F. Javier Moya del Pozo
El pasado verano, por obra y gracia de cierta empresa que dice llevar el calor a los hogares, pero que nos tiene a los conductores conquenses más bien quemados con sus lentísimas obras, invertía cada mañana, mientras circulaba por la Avenida de República Argentina, un tiempo que se me hacía eterno, casi como la despedida de dos jóvenes adolescentes recién enamorados. Y mientras avanzaba a un ritmo que permitía ir comentando los goles del fin de semana con cada uno de los operarios de la zanja que habían levantado en la calzada, pensaba en Cuenca, nuestra ciudad; la que en la novela de Raúl del Pozo “Ciudad levítica”, es descrita por el escritor conquense como “medieval, pero de construcción vanguardista para la época en que fue alzada. Está esculpida por las tormentas. Las nubes nunca van de paso… Parece que la han hecho locos alucinados. Es indescifrable. Las hojas cambian de color de una manera violenta, y también el color del cielo y de las casas”.
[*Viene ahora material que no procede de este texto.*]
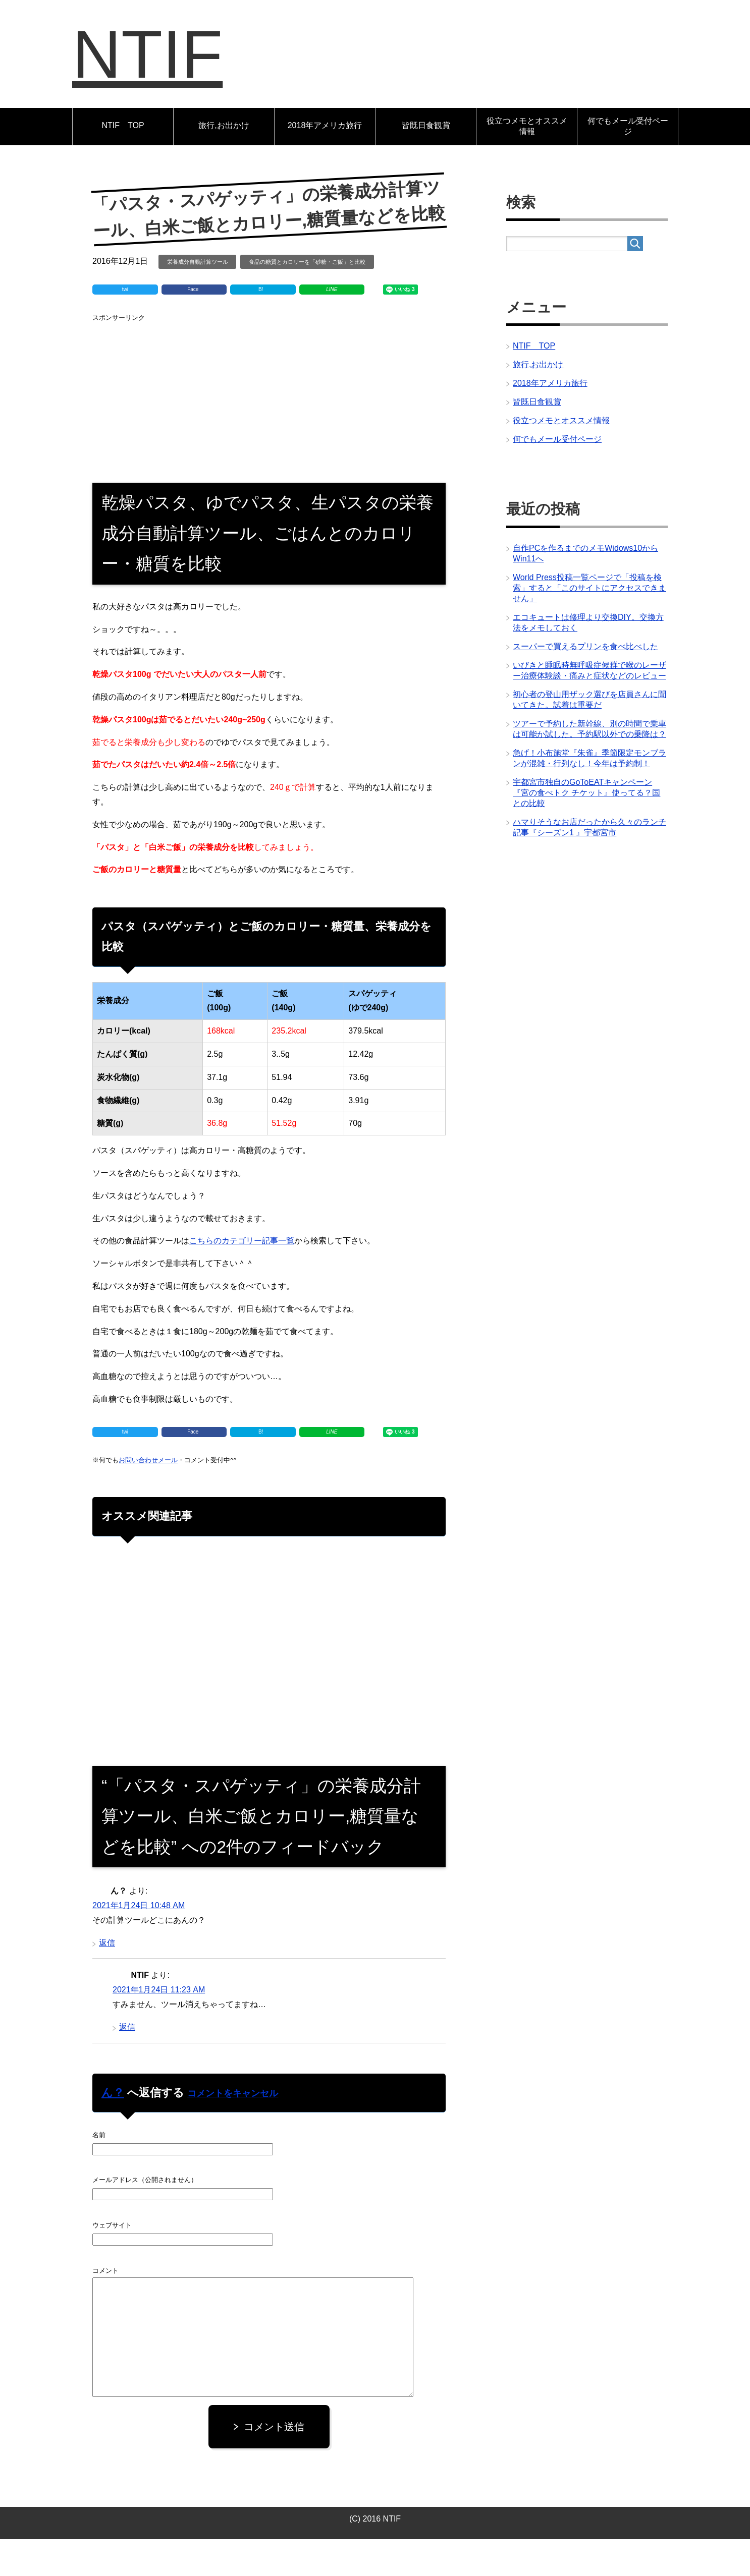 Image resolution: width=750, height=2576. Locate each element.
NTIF (183, 72)
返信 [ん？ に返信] (107, 1979)
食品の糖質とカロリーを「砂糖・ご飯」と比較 (307, 299)
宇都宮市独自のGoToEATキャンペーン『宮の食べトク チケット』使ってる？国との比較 (586, 829)
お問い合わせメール (148, 1497)
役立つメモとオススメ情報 (527, 163)
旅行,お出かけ (223, 162)
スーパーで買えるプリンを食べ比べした (585, 683)
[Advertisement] (269, 432)
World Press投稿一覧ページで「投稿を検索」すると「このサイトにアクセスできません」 (589, 625)
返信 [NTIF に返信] (127, 2063)
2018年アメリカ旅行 (325, 162)
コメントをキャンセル (232, 2130)
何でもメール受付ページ (627, 163)
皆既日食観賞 (426, 162)
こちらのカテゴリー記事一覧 (241, 1277)
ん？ (112, 2129)
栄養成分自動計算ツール (197, 299)
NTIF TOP (122, 162) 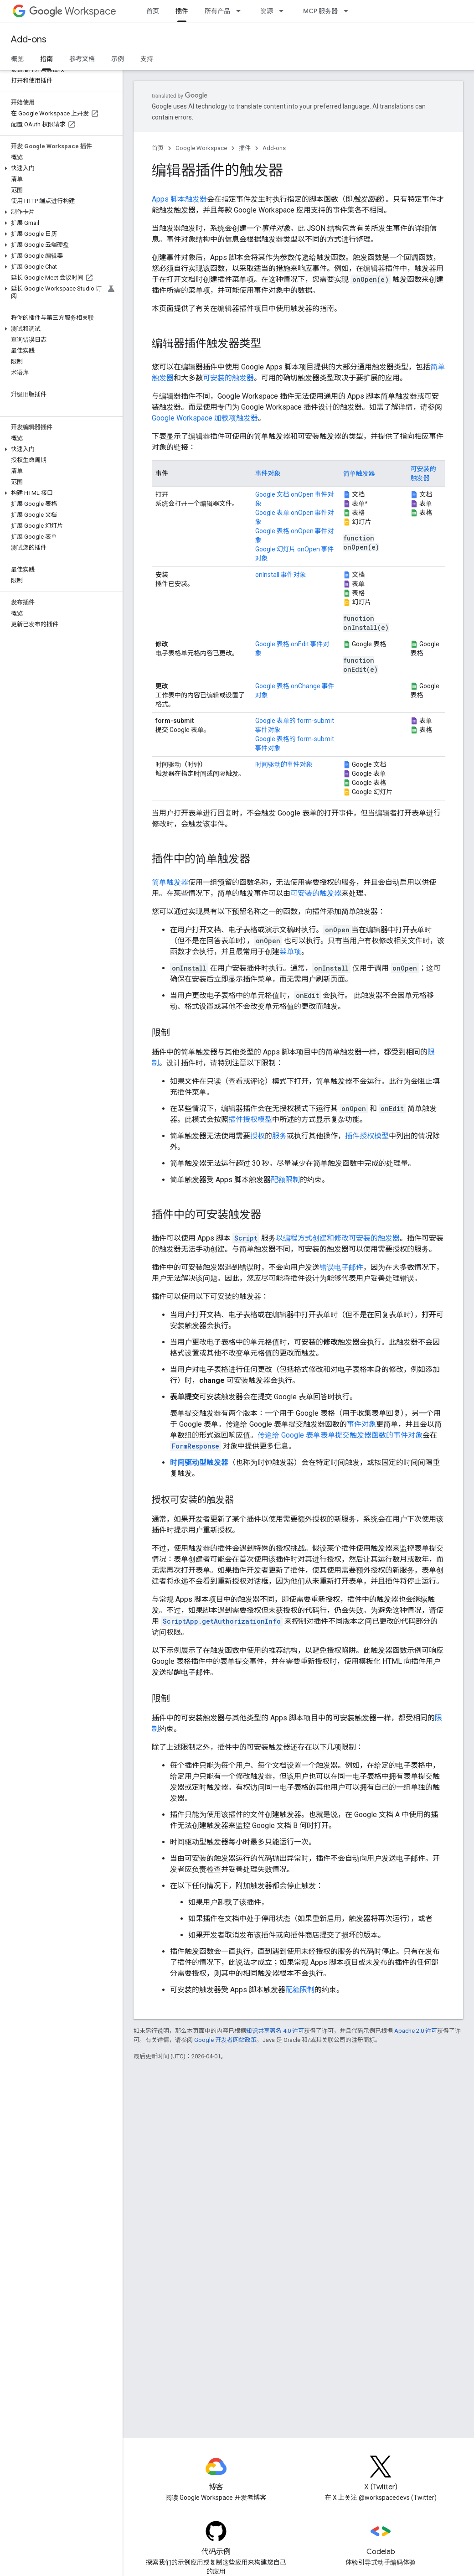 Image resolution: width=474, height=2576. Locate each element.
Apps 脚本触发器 (179, 199)
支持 (146, 59)
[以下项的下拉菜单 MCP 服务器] (349, 11)
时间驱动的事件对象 (284, 764)
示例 (117, 59)
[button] (59, 168)
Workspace (72, 11)
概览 (17, 59)
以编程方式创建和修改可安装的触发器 (338, 1238)
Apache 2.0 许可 (415, 2030)
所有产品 (217, 11)
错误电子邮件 (341, 1267)
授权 (257, 1136)
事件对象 (268, 473)
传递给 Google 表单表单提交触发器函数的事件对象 (340, 1435)
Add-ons (28, 39)
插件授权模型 (250, 1119)
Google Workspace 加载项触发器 (205, 418)
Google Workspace (201, 148)
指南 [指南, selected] (46, 59)
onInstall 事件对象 (280, 574)
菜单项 (290, 951)
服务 (279, 1136)
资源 (266, 11)
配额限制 (285, 1179)
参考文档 (82, 59)
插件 (245, 148)
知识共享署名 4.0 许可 (275, 2030)
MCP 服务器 (320, 11)
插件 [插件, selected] (181, 11)
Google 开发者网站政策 (225, 2039)
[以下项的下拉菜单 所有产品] (241, 11)
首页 (152, 11)
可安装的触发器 (228, 378)
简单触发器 (359, 473)
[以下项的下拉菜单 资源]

Es la magia de una ciudad que, a pesar de su deterioro, de su pérdida de brillo, de su ausencia de empuje, sigue enamorándome.
En “Arquitectura del paisaje”, Ed Wall afirma que la personalidad de cualquier ciudad es una combinación de factores como la topografía, el clima y la geografía, y, sobre todo, las personas que la habitan. Y es aquí donde nuestra ciudad sangra por la herida; pues, a diferencia de Bernanos, el novelista francés, que escribió a un amigo:” Cuando yo me haya muerto, decidle al dulce reino de la tierra que le amé mucho más de lo que nunca me atreví a decir”; a los conquenses se nos rompe la boca de proclamar nuestra tierra un amor que luego no demostramos con hechos. Por el contrario, la maltratamos, y la abandonamos, física y anímicamente. Y, una vez cometida la ofensa, maldecimos de ella; de su ausencia de futuro, de un paupérrimo presente y nos recreamos en el lamento; olvidando que, como dijo cierto presidente americano, el futuro no es un regalo, sino que ha de conquistarse.
Con todo, en Cuenca yo sigo viendo la Cuenca de mi barrio de los Moralejos, donde aún se mantiene, remodelado, mi “Insti” Alfonso VIII, el de D. Juan Martino como director, Doña Leonor y tantos grandes y humanísimos profesores; unos metros más allá, la biblioteca de D. Fidel Cardete; el campo de mis partidos de fútbol en el Colegio Menor Alonso de Ojeda; y, en la parte alta, una Plaza Mayor acogedora y repleta de árboles.
Pertrechado con una mochila con la que recupero la Cuenca de los años 70, gracias al libro “Calles de Cuenca” (año 1978) de los José Luis, Muñoz y Pinós, me recreo en la ciudad poseedora de un encanto que sus habitantes estamos dejando escapar sin remedio. E intento, recorriéndolas cuando apenas amanece, el conocer el nombre de sus calles, el origen de los términos que usamos para los maravillosos escenarios públicos y los cambios que, en los destinos de los edificios y en el diseño urbano, se han ido produciendo, gracias al imprescindible “Diccionario de andar por casa” de José Luis Muñoz.
No me hace falta más; miro la valentía de las casas que afrontan el vértigo de las hoces y las murallas de una ciudad en otros tiempos orgullosa como el que repasa las viejas cartas de una antigua amante; y, soñando, me transporto a la ciudad de mi infancia y mi juventud.
Una ciudad que hoy, a pesar de todo, sigo amando profundamente.